Extracted information.
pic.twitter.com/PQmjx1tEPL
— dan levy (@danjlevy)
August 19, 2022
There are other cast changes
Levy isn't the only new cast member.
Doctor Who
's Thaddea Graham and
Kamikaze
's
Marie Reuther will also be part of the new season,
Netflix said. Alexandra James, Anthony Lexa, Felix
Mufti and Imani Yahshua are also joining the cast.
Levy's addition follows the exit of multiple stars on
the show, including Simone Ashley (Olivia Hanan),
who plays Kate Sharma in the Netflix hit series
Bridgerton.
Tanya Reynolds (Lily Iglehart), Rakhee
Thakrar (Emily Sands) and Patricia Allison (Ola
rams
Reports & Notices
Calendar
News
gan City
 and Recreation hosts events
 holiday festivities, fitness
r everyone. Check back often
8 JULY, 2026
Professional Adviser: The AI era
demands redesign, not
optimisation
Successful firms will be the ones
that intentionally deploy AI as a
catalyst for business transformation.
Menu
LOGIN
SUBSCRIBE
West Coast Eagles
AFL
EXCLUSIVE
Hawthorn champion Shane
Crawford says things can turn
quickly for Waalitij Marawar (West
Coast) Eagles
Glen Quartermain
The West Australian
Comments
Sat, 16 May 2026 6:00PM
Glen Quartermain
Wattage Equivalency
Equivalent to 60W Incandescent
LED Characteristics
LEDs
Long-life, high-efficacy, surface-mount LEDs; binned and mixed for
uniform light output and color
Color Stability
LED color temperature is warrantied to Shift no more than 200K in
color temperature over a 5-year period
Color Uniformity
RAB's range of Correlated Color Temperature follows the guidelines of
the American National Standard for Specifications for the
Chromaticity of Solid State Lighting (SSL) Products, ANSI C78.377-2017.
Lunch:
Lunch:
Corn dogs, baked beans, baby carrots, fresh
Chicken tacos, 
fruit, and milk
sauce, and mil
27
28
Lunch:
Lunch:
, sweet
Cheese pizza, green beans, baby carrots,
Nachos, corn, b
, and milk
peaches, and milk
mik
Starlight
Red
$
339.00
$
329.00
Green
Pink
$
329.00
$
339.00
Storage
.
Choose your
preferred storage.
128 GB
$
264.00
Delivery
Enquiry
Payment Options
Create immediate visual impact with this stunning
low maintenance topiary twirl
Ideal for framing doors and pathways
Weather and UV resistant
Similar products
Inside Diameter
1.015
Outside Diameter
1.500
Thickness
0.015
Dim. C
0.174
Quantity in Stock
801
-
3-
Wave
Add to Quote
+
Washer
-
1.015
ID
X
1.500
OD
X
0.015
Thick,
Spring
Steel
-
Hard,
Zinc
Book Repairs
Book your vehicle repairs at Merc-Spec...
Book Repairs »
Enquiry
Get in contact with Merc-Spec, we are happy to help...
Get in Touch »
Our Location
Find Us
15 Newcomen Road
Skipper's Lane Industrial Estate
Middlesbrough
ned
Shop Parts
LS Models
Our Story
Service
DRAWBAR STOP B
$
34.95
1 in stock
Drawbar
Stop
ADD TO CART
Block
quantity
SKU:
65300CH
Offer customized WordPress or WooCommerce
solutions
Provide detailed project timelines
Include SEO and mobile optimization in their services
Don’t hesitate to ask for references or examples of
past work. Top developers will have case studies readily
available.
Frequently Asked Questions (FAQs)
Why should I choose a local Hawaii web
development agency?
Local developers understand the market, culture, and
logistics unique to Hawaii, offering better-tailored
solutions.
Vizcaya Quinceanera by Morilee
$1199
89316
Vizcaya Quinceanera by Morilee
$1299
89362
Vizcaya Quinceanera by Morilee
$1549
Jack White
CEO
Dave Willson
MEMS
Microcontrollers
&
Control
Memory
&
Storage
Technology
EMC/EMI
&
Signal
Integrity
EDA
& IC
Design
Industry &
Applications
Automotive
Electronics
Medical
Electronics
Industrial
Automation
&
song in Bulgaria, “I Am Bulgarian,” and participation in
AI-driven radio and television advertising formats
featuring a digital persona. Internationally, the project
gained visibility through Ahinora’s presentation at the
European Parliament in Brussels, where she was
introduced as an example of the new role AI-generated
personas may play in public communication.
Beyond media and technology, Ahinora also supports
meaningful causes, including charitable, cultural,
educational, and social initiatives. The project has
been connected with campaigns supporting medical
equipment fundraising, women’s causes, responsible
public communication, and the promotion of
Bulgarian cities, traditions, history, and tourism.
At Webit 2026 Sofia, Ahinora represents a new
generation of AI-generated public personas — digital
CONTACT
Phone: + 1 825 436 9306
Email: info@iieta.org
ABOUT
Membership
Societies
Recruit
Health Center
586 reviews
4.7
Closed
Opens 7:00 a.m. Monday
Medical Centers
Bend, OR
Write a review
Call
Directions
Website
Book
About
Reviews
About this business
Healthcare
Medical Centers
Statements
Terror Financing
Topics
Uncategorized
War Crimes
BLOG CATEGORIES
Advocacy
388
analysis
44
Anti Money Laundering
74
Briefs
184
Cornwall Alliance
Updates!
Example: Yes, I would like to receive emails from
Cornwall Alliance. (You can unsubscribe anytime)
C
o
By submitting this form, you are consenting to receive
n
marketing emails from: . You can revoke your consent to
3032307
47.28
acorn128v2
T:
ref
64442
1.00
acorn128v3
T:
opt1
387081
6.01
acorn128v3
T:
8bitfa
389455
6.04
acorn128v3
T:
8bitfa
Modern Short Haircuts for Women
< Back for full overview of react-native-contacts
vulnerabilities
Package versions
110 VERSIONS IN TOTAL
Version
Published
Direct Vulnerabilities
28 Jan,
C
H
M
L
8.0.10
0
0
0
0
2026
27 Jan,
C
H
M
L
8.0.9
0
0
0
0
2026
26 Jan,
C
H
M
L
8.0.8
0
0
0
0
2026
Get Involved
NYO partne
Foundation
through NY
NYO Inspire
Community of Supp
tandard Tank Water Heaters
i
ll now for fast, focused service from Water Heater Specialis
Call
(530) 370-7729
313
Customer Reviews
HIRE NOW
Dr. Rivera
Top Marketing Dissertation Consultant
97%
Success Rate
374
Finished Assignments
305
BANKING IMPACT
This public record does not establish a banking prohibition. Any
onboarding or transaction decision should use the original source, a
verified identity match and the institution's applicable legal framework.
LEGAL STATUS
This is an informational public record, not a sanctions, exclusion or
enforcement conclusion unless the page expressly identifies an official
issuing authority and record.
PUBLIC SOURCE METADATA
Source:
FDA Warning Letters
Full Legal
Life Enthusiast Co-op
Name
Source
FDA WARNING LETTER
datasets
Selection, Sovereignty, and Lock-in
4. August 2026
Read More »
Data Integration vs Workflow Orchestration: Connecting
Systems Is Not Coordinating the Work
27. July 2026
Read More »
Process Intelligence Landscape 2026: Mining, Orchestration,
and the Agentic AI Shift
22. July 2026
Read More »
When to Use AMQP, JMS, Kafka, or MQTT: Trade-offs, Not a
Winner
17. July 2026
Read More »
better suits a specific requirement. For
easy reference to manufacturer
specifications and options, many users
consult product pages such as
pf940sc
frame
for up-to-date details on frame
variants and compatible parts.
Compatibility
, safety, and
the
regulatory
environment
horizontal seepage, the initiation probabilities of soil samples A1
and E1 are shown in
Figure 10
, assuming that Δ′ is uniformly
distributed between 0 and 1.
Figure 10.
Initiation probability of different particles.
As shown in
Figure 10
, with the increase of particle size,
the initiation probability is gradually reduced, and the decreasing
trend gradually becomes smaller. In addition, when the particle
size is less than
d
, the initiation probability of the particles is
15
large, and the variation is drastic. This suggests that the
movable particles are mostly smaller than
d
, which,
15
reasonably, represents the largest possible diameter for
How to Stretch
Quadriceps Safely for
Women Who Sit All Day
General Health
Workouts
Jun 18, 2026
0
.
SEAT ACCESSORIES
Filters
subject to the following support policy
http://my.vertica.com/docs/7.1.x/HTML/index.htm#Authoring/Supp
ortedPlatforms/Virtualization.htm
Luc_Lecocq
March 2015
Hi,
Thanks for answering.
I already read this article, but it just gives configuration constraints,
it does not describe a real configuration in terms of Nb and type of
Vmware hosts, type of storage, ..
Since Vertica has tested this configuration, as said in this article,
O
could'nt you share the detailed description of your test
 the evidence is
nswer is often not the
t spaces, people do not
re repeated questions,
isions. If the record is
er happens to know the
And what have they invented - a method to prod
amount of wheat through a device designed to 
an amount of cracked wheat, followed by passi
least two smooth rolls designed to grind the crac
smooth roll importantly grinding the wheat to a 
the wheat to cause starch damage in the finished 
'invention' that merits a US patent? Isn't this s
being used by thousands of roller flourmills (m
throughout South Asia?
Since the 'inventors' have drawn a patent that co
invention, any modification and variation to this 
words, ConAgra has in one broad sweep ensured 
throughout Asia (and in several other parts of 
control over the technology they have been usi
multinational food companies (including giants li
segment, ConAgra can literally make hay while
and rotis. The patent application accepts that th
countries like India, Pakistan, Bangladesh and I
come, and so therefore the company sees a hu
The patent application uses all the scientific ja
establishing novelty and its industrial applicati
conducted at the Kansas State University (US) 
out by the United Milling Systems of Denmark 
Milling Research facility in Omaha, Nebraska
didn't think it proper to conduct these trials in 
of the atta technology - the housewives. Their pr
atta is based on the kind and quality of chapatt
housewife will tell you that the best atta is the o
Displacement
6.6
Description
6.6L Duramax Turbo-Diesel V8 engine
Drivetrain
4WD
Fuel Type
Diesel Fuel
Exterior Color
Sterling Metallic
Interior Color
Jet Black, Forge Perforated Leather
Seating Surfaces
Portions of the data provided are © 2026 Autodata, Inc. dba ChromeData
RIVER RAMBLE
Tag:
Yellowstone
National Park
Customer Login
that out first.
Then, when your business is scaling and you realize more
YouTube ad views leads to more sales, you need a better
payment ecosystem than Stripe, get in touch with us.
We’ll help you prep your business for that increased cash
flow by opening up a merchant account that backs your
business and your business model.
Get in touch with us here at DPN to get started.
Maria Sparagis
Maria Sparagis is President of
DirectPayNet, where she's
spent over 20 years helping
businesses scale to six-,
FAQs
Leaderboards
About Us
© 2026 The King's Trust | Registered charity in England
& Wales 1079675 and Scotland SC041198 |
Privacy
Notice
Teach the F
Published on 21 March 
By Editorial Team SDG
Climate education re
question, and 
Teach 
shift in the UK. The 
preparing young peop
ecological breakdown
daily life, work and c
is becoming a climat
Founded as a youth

Your instructions.
What are the lines, exactly as written above, from the line with "come, and so therefore the company sees a hu" to the line with "Seating Surfaces", both included? Output only those.

Output of the exercise.
come, and so therefore the company sees a hu
The patent application uses all the scientific ja
establishing novelty and its industrial applicati
conducted at the Kansas State University (US) 
out by the United Milling Systems of Denmark 
Milling Research facility in Omaha, Nebraska
didn't think it proper to conduct these trials in 
of the atta technology - the housewives. Their pr
atta is based on the kind and quality of chapatt
housewife will tell you that the best atta is the o
Displacement
6.6
Description
6.6L Duramax Turbo-Diesel V8 engine
Drivetrain
4WD
Fuel Type
Diesel Fuel
Exterior Color
Sterling Metallic
Interior Color
Jet Black, Forge Perforated Leather
Seating Surfaces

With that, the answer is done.